• _Your goal_: Copy exactly the lines of the records below, starting at the line that contains "skådespelare" and continuing through the last line, both included; omit any pictures.
Content starts
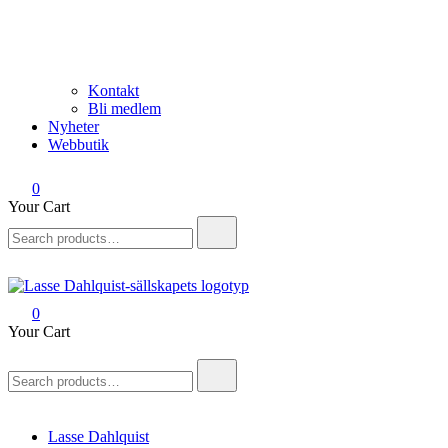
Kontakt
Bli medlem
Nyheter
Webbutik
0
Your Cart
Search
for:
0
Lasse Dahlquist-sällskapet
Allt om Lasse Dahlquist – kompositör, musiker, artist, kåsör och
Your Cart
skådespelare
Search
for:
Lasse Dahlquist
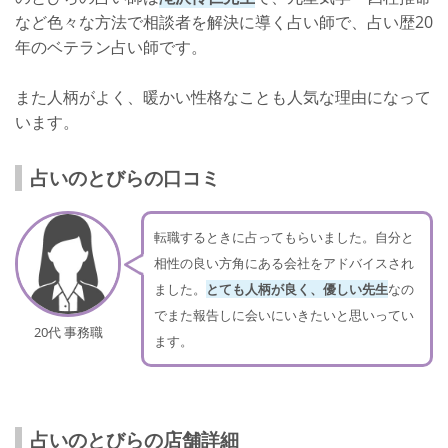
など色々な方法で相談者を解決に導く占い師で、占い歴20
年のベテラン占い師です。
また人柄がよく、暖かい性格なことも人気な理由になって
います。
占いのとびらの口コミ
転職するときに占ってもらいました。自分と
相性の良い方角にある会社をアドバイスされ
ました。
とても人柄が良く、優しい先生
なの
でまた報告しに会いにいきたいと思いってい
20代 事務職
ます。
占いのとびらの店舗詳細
Content ends
• _Reply to the task_:
skådespelare
Search
for:
Lasse Dahlquist
など色々な方法で相談者を解決に導く占い師で、占い歴20
年のベテラン占い師です。
また人柄がよく、暖かい性格なことも人気な理由になって
います。
占いのとびらの口コミ
転職するときに占ってもらいました。自分と
相性の良い方角にある会社をアドバイスされ
ました。
とても人柄が良く、優しい先生
なの
でまた報告しに会いにいきたいと思いってい
20代 事務職
ます。
占いのとびらの店舗詳細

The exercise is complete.